This graph says two things to me.:
One advances the hypothesis that I have had for a long time. The second is an explanation for the current long economic doldrums.
In 1974 I started an organization with several other people called the Briarpatch Network. This was a network of hundreds of small hippie startups in a nearly infinite range of businesses. It began as people who came to meet me in a wharf office I had set up shortly after publishing the Seven Laws of Money. Hippies came to me because they knew that I understood finance and that I was sympathetic to their interests. Along with the first coordinator and many subsequent coordinators of the Briarpatch, we built an organization that rapidly reached 600 members and remained at about that size for the next ten years. I would say that our membership was well over 1000 small businesses. Over that period of time there were 5000 to 6000 employees.
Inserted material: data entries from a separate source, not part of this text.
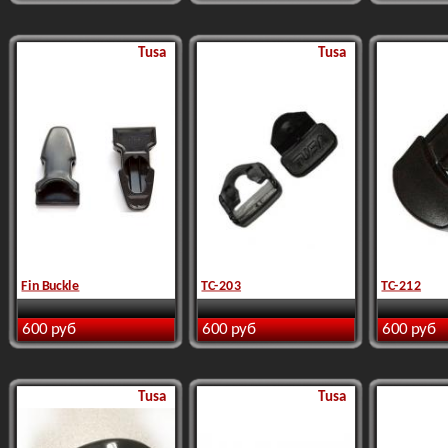
Tusa
Tusa
Fin Buckle
TC-203
TC-212
600 руб
600 руб
600 руб
Tusa
Tusa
It has been my hypothesis that this explosion of small businesses was the source of the very rapid growth of America from the late 1980s until the early 2000's. The hippies learned from me and from each other that the best way to start a business is to cooperate with everyone else in that business and nearby businesses. Cooperation was a very hippie value that gave us nearly 90% success rate for business startups over a five year period. That compared to a 10% success rate among non-hippies businesses.
I know that the Briarpatch methodology of cooperation among start-ups worked because I duplicated the pattern in Sweden starting in 1980.
I think this chart in some ways is a reflection of the hippie interest in starting businesses and the Briarpatch success model that was widely imitated.
The second issue is that the hippies maintained a very optimistic view of what they could do in the world and what their impact on the future would be. This led them to start businesses and led them to start innovative, imaginative businesses.
It is my contention that this optimism is necessary for business startups to be abundant and that this business optimism has been on the wane for the past 15 or so years. Partly due to politics, meaning the Democratic Party, and certainly due to local hostility to commerce evident in the mistreatment of Uber and AirB&B as well as the horrible enactment of a rising minimum wage.
If my hypothesis is correct we will not see rapid economic growth again in the U.S. until we see an optimistic pro-business, pro-commerce climate. The kind one finds in Israel.